There is a much more important measurement which will make or break a project: Hertz (Hz). Hertz is a measurement of the frequency of vibration (vibrations per second). This can be the vibration of electromagnetic waves, light waves, or in our case: sound waves. It is critically important to understand the scale and how it impacts the design of a space. Humans can hear between about 20 to 20,000 Hertz, depending on a variety of factors, including age, where your higher frequencies tend to start dropping off.
Now, down to how all of this effects recording spaces.
Medium to high-range frequencies are most easily blocked before entering your space. New technologies such as specialty gypsum board which contain a layer of viscoelastic polymers are available from almost every major manufacturer. We won't get into the science, but there's plenty of research out there on how these help dampen vibrations. Acoustical sealant has also come a long way. When properly installed, these sealants can reduce noise transmission in necessary penetrations and construction joints. Speaking of penetrations, keep them small, and keep them away from each other. One back to back receptacle in your special (and expensive) new wall is all it takes.
The construction of the wall is also important. There are many special wall assemblies that give great STC ratings (again in mid-high frequencies). Consult manufacturer's literature for more information.
Okay, ready for the kicker? No amount of viscoelastic polymers or tubes of acoustical sealant are going to keep out low frequency noises. That's right. The ASTM test for STC classes only test for sounds above 125Hz. So low frequency bass sounds like trains and thunder easily make it through a highly rated STC assembly. (And unfortunately are harder to take out in post production editing) No, there's only one way to reduce or eliminate low frequency sound transmission: mass.
That's right, good old fashioned mass. Tap on your desk with a pencil, and then tap a concrete floor the same way to illustrate the effect mass has on dampening vibrations, and therefore sound. The vibrations have a much harder time displacing the mass of the floor, which absorbs the energy easily and therefore prevents transmission of the sound. So if the project can support it, use grouted CMU walls in addition to some specialty gypsum board to cover all frequency ranges.

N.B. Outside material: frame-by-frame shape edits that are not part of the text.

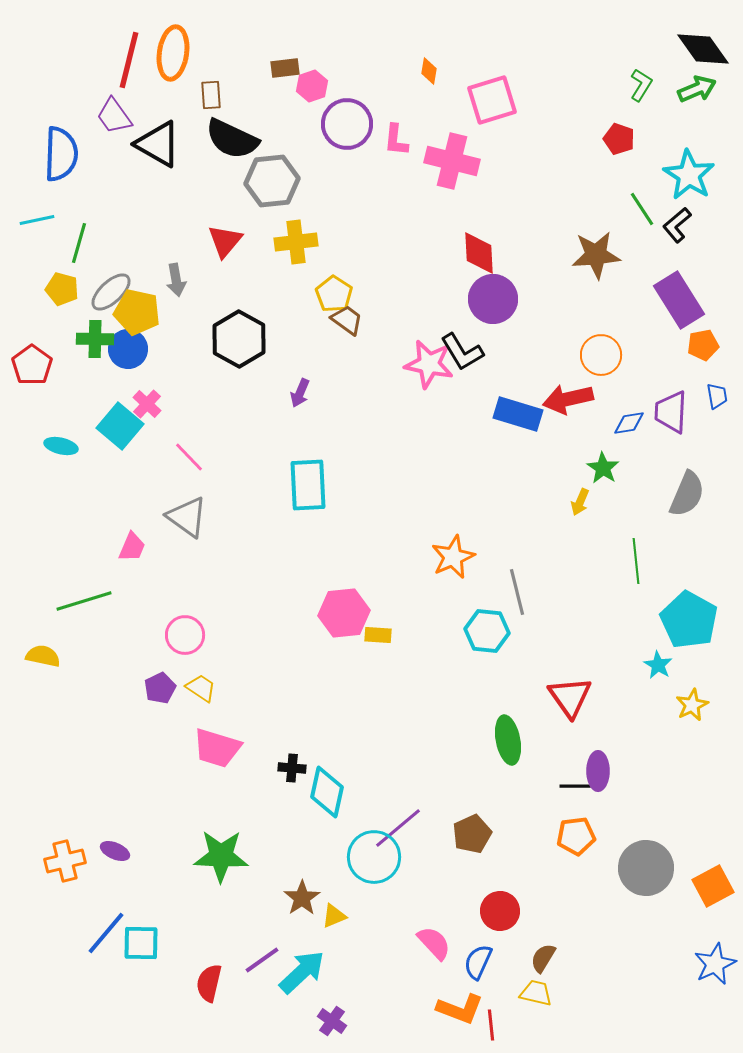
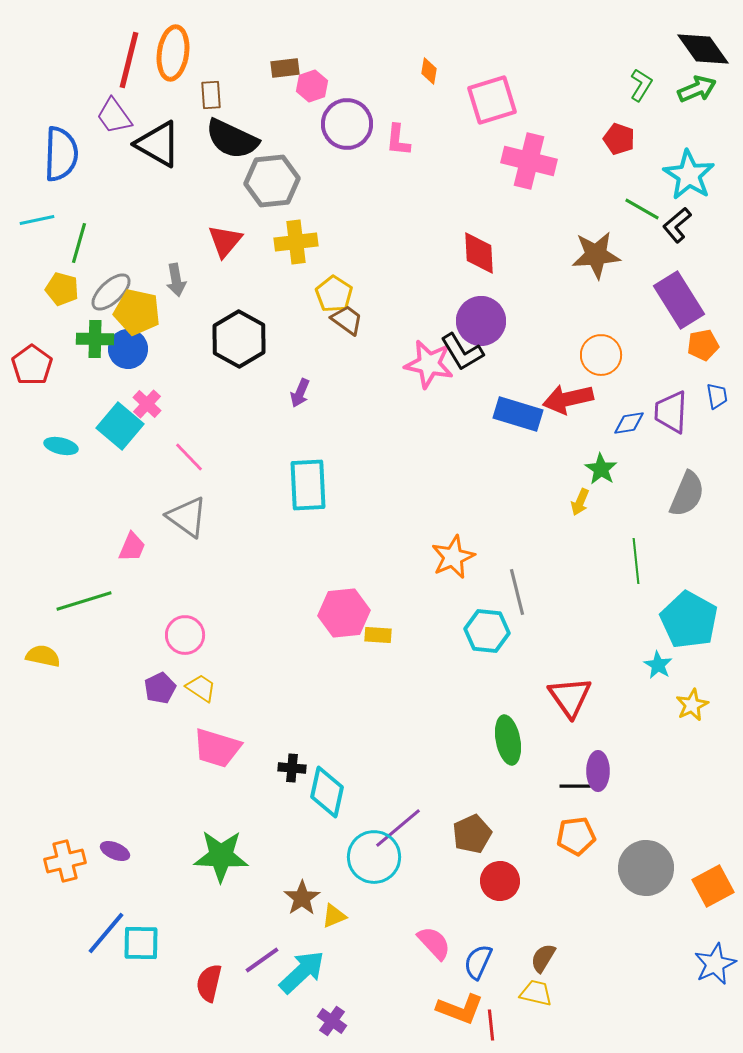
pink L-shape at (396, 140): moved 2 px right
pink cross at (452, 161): moved 77 px right
green line at (642, 209): rotated 27 degrees counterclockwise
purple circle at (493, 299): moved 12 px left, 22 px down
green star at (603, 468): moved 2 px left, 1 px down
red circle at (500, 911): moved 30 px up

Better yet, use solid concrete walls with footings separated from the rest of the structure.
The last thing to keep in mind, now that you've built massive walls, is penetrations. Keep them to a minimum if possible. Use acoustical sealant like you own stock in it, and deal with large penetrations the best you can.
Ductwork is a tough challenge. Use large ducts (for slow moving air, of course) with extra, integral insulation, and put extra ells (bends) in the ductwork to make it harder for the vibrations to "turn the corner."
Doors are the other large penetration to deal with. A vestibule with moderately priced "sound control" doors is always a great idea if the project can support it, but space is often a limiting factor. Higher rated sound control doors are more expensive - but heavy, which is what we want, remember? These doors often come with cam-lift hinges and a door bottom that drops into place when closing, sealing off the space. This means you want to add thresholds, even in interior spaces, and make sure they're flat, not fluted. The frames should be specified with the door, and by the same manufacturer to ensure proper operation. Either grout the frames (mass, mass, mass) or pack them with mineral wool.
For successful reduction of sound transmission, go high tech, and low tech. Mass for low frequency, and fancy new materials for medium to high frequencies.